Das ist die Ausgangslage, als sich 1811 der 24 Jahre alte Friedrich Krupp anschickt, dem Geheimnis des englischen Gussstahls auf die Spur zu kommen. Mit geerbtem und geliehenem Geld und einigen Erfahrungen in der Eisenhütte seiner Großmutter gründet Friedrich in der Essener Innenstadt eine kleine Stahlschmelze. Die ersten Fabrikgebäude entstehen „an der Walkmühle“ in Altenessen. Die Versuche sind nur bedingt von Erfolg gekrönt, aber heute ist sich die Forschung einig: Friedrich Krupp, der bereits 1826 starb, war zwar überoptimistisch und vertraute den falschen Partnern, aber er schuf die Keimzelle für einen noch heute bestehenden Weltkonzern.
Durchbruch mit wichtigen Erfindungen
Seinem erst 14-jährigen Sohn Alfred ist es vorbehalten, zum eigentlichen Architekten dieses Unternehmens zu werden. Münzstempel, Walzen und Werkzeuge sind seine ersten Produkte. Die Jahre nach 1850 brachten dann den Durchbruch mit zwei wichtigen Erfindungen: Der nahtlose Eisenbahnradreifen senkte mit einem Schlag die Unfallhäufigkeit dieses noch jungen Verkehrsmittels, die Kanone aus Gussstahl revolutionierte die Waffentechnik.

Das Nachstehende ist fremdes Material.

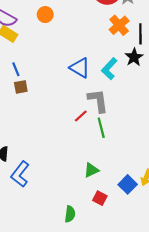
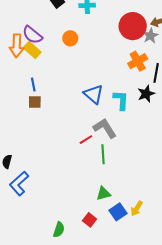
cyan L-shape: (109, 69) -> (121, 100), turned 130
gray L-shape: (98, 101) -> (105, 128), turned -35
green triangle: (91, 170) -> (103, 194), moved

Alfred Krupps unternehmerischer Genius, sein Gespür vor allem für den Wert dessen, was später Öffentlichkeitsarbeit heißen wird, macht aus einer Firma schließlich einen Mythos. Als Mensch wenig gewinnend, oft schroff im Auftreten und auf einen rigiden Herr-im-Haus-Standpunkt pochend, setzt er andererseits Maßstäbe bei der sozialen Absicherung seiner Arbeiter. Mit einer zufriedenen Stammarbeiterschaft, so Alfred Krupps Kalkül, lassen sich die Qualitätsmaßstäbe halten und revolutionäre Umtriebe von der Fabrik fern halten. Mit dem Bau der Villa Hügel als Wohnsitz und Firmenrepräsentanz, setzt Alfred Krupp ein machtvolles Zeichen bürgerlichen Stolzes, das bis heute Bestand hat.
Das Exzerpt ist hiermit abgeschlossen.